* _TASK STATEMENT_: Every line below from the one containing "Image attached. Segment" to the final line must be reproduced exactly, and no other line may appear in the answer.

(Collected data)

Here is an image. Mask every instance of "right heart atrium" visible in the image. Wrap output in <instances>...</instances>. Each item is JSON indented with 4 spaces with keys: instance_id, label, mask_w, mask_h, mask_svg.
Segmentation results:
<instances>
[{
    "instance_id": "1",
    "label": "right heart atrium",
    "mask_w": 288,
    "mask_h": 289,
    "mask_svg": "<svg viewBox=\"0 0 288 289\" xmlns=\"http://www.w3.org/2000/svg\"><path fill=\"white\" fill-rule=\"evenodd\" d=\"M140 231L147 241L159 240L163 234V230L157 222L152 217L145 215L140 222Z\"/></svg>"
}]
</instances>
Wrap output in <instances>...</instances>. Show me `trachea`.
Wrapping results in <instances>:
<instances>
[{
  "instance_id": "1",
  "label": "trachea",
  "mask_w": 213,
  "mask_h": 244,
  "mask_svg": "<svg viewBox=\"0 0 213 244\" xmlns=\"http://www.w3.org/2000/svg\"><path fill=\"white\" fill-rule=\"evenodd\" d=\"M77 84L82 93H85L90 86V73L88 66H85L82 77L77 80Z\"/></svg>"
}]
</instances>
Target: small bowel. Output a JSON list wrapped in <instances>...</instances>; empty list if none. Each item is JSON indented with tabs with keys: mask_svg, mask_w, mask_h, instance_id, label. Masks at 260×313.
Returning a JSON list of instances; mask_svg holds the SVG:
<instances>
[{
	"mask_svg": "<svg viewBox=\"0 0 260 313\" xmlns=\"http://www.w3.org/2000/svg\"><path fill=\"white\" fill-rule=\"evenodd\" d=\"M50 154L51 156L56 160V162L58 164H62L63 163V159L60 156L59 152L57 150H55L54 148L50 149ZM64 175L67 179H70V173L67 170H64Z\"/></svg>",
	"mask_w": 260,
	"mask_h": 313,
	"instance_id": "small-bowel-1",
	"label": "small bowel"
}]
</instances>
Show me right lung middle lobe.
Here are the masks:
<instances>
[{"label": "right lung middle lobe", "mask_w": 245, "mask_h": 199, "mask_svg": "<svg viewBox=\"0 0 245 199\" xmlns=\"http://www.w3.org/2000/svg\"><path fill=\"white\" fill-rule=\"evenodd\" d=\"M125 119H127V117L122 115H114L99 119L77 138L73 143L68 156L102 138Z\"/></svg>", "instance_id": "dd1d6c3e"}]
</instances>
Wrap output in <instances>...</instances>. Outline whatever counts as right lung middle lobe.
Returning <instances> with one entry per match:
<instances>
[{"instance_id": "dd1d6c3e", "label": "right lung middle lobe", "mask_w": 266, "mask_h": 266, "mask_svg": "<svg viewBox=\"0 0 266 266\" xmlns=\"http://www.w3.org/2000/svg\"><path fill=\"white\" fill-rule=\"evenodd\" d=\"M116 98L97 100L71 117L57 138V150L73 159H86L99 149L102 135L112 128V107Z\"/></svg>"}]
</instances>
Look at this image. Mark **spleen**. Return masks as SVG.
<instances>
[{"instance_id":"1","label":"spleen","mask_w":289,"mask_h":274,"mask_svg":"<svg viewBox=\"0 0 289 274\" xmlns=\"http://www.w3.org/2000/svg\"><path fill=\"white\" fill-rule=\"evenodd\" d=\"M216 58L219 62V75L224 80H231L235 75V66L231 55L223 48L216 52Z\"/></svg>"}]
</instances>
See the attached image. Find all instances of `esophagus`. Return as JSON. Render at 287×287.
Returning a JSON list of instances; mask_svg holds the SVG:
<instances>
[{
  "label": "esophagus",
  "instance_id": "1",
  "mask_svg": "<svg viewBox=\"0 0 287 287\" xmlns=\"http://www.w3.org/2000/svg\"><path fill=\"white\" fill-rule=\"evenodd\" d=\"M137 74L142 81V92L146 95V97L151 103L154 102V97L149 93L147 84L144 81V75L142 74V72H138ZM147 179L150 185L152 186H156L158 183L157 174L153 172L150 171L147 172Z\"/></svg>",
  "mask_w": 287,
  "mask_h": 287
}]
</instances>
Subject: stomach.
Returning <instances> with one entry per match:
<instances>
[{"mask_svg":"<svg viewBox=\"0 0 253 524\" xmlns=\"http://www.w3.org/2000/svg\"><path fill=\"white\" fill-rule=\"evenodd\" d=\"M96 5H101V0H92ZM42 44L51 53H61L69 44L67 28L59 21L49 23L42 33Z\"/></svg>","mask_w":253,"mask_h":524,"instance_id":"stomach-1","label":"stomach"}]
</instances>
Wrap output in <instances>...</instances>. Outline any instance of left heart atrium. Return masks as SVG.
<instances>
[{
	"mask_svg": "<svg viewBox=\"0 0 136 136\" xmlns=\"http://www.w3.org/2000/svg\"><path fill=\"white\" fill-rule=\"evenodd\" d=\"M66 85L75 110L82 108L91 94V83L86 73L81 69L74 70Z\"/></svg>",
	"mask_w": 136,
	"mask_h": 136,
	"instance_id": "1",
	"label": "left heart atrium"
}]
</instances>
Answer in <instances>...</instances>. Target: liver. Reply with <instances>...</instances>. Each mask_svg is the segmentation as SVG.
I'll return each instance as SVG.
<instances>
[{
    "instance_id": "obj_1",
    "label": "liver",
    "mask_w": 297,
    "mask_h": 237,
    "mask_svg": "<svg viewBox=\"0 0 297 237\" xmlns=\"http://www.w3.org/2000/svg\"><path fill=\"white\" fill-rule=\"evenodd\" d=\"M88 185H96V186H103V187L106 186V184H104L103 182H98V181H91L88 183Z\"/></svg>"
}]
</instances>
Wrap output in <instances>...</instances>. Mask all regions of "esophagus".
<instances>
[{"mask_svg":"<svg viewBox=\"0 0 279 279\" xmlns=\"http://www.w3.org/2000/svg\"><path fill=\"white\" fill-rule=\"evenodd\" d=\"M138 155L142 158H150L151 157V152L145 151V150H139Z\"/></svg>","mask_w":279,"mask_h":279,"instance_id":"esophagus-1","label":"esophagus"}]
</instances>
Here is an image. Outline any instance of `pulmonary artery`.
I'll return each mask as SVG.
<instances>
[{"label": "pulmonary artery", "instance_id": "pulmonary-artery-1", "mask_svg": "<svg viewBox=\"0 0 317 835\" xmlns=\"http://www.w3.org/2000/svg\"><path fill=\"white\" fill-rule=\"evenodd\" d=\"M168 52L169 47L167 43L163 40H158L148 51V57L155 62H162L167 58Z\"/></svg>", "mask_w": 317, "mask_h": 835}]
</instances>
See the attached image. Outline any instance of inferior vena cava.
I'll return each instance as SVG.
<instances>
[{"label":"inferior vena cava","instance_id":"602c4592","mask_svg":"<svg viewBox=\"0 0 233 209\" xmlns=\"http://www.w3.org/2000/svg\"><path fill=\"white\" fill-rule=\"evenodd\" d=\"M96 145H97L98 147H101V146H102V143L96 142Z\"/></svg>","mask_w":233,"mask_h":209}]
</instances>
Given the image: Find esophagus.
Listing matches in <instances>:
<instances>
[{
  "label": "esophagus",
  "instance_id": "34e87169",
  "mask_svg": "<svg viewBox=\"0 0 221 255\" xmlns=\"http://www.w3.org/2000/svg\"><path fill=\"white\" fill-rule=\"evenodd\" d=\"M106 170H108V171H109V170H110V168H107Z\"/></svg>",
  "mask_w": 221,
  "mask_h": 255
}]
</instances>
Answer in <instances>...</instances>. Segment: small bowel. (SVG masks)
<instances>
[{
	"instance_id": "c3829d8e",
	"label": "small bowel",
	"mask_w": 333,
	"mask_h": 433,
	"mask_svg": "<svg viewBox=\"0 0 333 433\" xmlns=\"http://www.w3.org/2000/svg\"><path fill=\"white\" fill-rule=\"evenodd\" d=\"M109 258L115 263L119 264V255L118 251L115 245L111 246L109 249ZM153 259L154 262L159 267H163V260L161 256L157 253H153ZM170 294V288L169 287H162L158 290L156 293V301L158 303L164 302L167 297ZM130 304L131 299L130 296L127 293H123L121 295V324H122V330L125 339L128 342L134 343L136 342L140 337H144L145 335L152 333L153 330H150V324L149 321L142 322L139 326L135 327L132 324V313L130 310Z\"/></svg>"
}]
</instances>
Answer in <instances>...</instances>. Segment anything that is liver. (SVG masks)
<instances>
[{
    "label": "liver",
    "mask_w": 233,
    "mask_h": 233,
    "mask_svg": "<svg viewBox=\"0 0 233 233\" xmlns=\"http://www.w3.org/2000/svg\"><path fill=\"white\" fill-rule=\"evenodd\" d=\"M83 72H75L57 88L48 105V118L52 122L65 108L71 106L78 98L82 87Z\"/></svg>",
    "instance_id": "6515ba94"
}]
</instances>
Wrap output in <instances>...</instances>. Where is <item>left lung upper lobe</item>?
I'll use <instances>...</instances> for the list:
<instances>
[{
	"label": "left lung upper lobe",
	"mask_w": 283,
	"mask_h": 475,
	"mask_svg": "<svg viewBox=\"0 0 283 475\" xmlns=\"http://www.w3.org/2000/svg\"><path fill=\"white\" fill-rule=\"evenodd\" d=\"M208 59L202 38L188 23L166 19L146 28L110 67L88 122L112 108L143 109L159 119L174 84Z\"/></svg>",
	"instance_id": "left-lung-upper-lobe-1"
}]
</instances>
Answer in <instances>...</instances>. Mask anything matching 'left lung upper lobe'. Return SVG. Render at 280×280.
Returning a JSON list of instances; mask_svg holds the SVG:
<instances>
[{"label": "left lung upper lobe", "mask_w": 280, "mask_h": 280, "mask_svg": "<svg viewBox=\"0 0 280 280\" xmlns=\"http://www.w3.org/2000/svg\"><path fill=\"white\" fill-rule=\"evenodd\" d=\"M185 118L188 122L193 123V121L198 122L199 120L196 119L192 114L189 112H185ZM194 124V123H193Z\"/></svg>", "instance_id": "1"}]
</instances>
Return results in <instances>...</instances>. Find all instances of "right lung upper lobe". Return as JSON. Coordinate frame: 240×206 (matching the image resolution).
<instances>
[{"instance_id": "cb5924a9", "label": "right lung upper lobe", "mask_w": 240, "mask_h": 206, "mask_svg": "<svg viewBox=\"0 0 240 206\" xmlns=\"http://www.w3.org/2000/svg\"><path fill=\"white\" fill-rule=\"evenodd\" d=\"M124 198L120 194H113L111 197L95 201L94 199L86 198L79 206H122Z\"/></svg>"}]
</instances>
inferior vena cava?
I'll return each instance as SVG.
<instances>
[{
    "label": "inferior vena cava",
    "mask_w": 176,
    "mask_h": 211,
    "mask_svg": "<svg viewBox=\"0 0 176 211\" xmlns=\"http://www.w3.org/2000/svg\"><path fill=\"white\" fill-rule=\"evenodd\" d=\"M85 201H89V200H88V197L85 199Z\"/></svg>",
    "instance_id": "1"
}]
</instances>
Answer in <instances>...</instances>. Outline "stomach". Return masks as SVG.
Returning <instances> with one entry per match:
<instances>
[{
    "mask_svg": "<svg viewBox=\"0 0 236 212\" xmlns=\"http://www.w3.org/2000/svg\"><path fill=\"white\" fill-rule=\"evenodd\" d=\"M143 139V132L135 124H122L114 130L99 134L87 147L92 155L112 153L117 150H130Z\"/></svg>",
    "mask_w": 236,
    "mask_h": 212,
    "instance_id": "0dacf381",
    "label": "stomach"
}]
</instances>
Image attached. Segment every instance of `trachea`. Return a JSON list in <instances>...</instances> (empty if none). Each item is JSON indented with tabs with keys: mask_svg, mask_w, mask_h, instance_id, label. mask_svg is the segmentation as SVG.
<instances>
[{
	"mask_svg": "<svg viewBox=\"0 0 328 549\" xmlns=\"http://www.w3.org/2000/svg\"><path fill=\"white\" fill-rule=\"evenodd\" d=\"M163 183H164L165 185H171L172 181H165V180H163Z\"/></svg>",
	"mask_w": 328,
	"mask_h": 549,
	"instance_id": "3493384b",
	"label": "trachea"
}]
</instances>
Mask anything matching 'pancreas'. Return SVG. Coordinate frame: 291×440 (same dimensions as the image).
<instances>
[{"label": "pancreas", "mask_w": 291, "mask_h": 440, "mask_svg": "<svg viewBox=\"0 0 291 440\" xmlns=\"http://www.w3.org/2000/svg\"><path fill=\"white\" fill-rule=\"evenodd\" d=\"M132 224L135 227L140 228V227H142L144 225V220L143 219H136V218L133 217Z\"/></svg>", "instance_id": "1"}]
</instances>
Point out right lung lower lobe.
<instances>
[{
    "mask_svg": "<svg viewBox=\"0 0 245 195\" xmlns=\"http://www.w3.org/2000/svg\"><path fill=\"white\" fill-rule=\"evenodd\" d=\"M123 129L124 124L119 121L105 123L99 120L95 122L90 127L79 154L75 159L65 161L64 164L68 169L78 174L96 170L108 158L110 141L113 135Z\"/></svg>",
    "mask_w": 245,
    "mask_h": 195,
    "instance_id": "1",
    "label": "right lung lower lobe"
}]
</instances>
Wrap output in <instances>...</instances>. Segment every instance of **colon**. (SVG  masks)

* _ANSWER AREA_:
Image attached. Segment every instance of `trachea`. Return a JSON list in <instances>...</instances> (empty if none). Each item is JSON indented with tabs with keys: mask_svg, mask_w, mask_h, instance_id, label. mask_svg is the segmentation as SVG.
<instances>
[{
	"mask_svg": "<svg viewBox=\"0 0 328 549\" xmlns=\"http://www.w3.org/2000/svg\"><path fill=\"white\" fill-rule=\"evenodd\" d=\"M163 183H164L165 185H171L172 181H165V180H163Z\"/></svg>",
	"mask_w": 328,
	"mask_h": 549,
	"instance_id": "3493384b",
	"label": "trachea"
}]
</instances>
Mask anything matching 'pancreas'. Return SVG. Coordinate frame: 291×440 (same dimensions as the image).
<instances>
[{"label": "pancreas", "mask_w": 291, "mask_h": 440, "mask_svg": "<svg viewBox=\"0 0 291 440\" xmlns=\"http://www.w3.org/2000/svg\"><path fill=\"white\" fill-rule=\"evenodd\" d=\"M132 224L135 227L140 228V227H142L144 225V220L143 219H136V218L133 217Z\"/></svg>", "instance_id": "1"}]
</instances>
Point out right lung lower lobe.
<instances>
[{
    "mask_svg": "<svg viewBox=\"0 0 245 195\" xmlns=\"http://www.w3.org/2000/svg\"><path fill=\"white\" fill-rule=\"evenodd\" d=\"M123 129L124 124L119 121L105 123L99 120L95 122L90 127L79 154L75 159L65 161L64 164L68 169L78 174L96 170L108 158L110 141L113 135Z\"/></svg>",
    "mask_w": 245,
    "mask_h": 195,
    "instance_id": "1",
    "label": "right lung lower lobe"
}]
</instances>
Wrap output in <instances>...</instances>. Segment every instance of **colon**. (SVG  masks)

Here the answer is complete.